= American political development =

Subfield of political science

American political development (often abbreviated as APD) is a subfield of political science that studies the historical development of politics in the United States. In American political science departments, it is considered a subfield within American politics and is closely linked to historical institutionalism.

Scholarship in American political development focuses on "the causes, nature, and consequences of key transformative periods and central patterns in American political history." Karen Orren and Stephen Skowronek, co-founders of the subfield's flagship journal, define American political development as the study of "durable shifts in governing authority" in the United States.
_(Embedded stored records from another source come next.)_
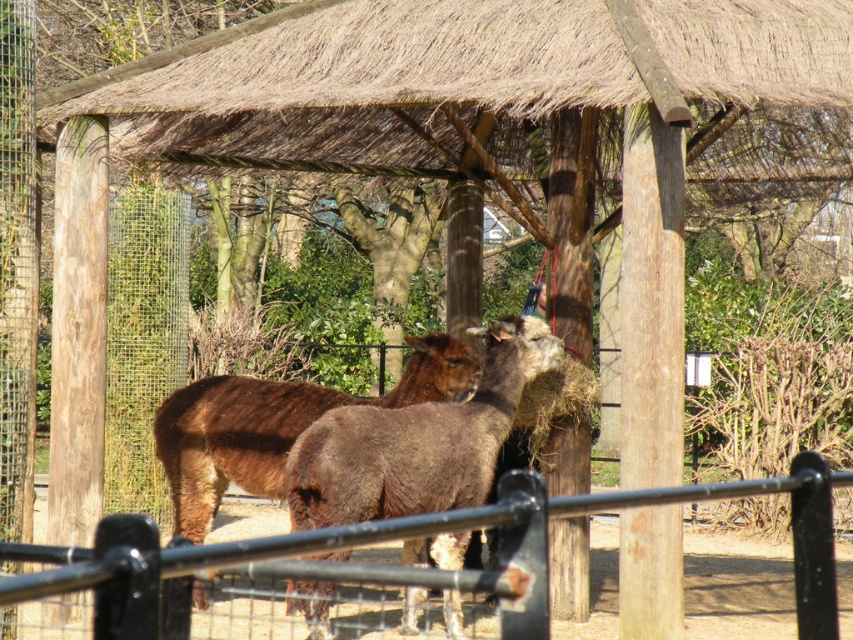 You are a zookeeper trying to feed the alpacas. You are standing behind the black metal fence at lower center and want to reach the brown woolly alpaca at center. Which direction should you move to get closer to the alpaca?

The black metal fence at lower center is to the right of the brown woolly alpaca at center, so you should move to the left to get closer to the brown woolly alpaca at center.

From the picture: You are standing in the middle of the enclosure and want to approach the black metal fence at lower center. What direction should you move in to reach it?

The black metal fence at lower center is located at point (x=386, y=564), so you should move towards the lower center direction to reach it.

You are standing at the entrance of the enclosure and notice two points marked on the ground. The first point is at coordinate point (312,586) and the second is at point (200,596). Which point is closer to you?

Point (312,586) is in front of point (200,596), so the first point is closer to you. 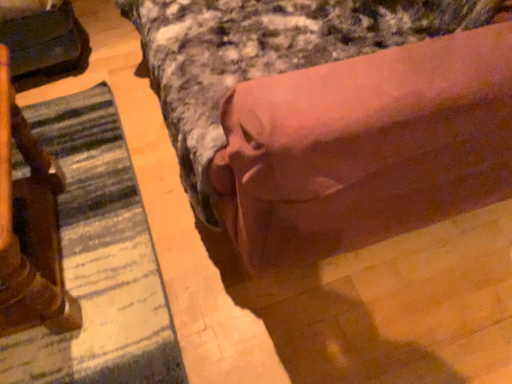 The image size is (512, 384). I want to click on free space to the right of wooden statue at left, so click(195, 261). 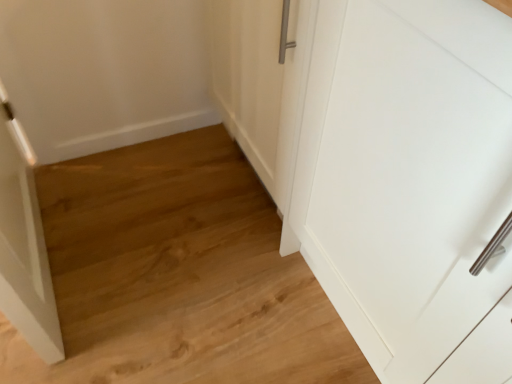 Where is `free space to the left of white matte cupboard at right`? The height and width of the screenshot is (384, 512). free space to the left of white matte cupboard at right is located at coordinates (216, 284). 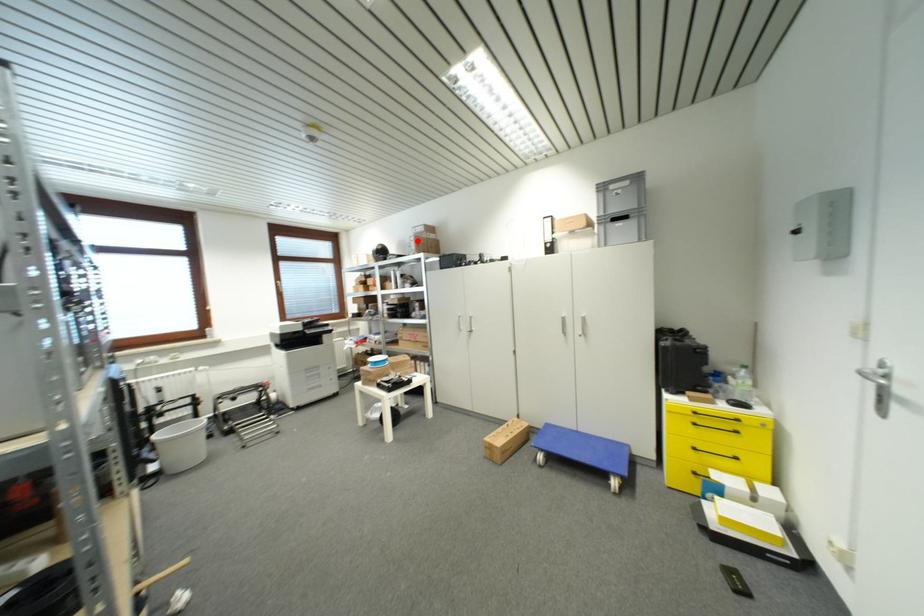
The subfield emerged within American political science in the 1980s, alongside a general renewal of work in historical institutionalism, as an "insurgent movement" that sought to refocus attention on the study of historical American politics and to use such historical study to recast the study of contemporary political phenomena.

APD shares overlaps with the research agendas of comparative politics (particularly comparative historical analysis), historical sociology, and political history. However, scholarship in APD differs from political history in that the former's "primary concerns are analytical, conceptual, and theoretical rather than historical." Methodologically, the subfield tends to use within-case analysis and conduct causes-of-effects research (as opposed to effects-of-causes research).

Major journals in the subfield include the flagship journal Studies in American Political Development, founded in 1986, and The Journal of Political History, founded in 1989. As of 2005, the Politics and History section (founded in 1989) of the American Political Science Association was the eighth-largest in membership out of 35 total sections.

== Major works ==

Some major works in the subfield, as indicated by reading lists for comprehensive exams in graduate schools, are as follows:
- Building an American State (1982) by Stephen Skowronek.
- Alternative Americas: A Reading of Antebellum Political Culture by Anne Norton.
- The Rhetorical Presidency (1987) by Jeffrey K. Tulis.
- Ronald Reagan, The Movie: And Other Episodes in American Political Demonology by Michael Rogin.
- Belated Feudalism : Labor, The Law, And Liberal Development In The United States (1991) by Karen Orren.
- Protecting Soldiers and Mothers (1992) by Theda Skocpol.
- The Politics Presidents Make (1993) by Stephen Skowronek.
- Republic of Signs (1993) by Anne Norton
- Civic Ideals (1997) by Rogers Smith.
- Shifting the Color Line (1998) by Robert C. Lieberman.
- The Roots of Reform (1999) by Elisabeth Sanders.
- The Political Economy of American Industrialization (2000) by Richard Bensel.
- The Forging of Bureaucratic Autonomy (2000) by Daniel Carpenter.
- Disjointed Pluralism (2001) by Eric Schickler.
- The Search for American Political Development (2002) by Karen Orren and Stephen Skowronek.
- The Divided Welfare State (2002) by Jacob Hacker.
- The Minority Rights Revolution (2002) by John Skrentny.
- Hellfire Nation: The Politics of Sin in American History (20030 by James A. Morone
- A Revolution in Favor of Government (2003) by Max M. Edling
- Politics in Time (2004) by Paul Pierson.
- Nature and History in American Political Development (2006) by James Ceaser
- Black and Blue: African Americans, the Labor Movement, and the Decline of the Democratic Party (2007) by Paul Frymer.
- This Is Not A President; Sense, Nonsense, and the American Political Imaginary (2008) by Diane Rubenstein
- The Political Foundations of Judicial Supremacy (2009) by Keith Whittington
- Civil Rights and the Making of the Modern American State (2014) by Megan Ming Francis.
- Legacies of Losing in American Politics (2018) by Jeffrey K. Tulis and Nicole Mellow.
- Rot and Revival: The History of Constitutional Law in American Political Development (2024) by Anthony Michael Kreis.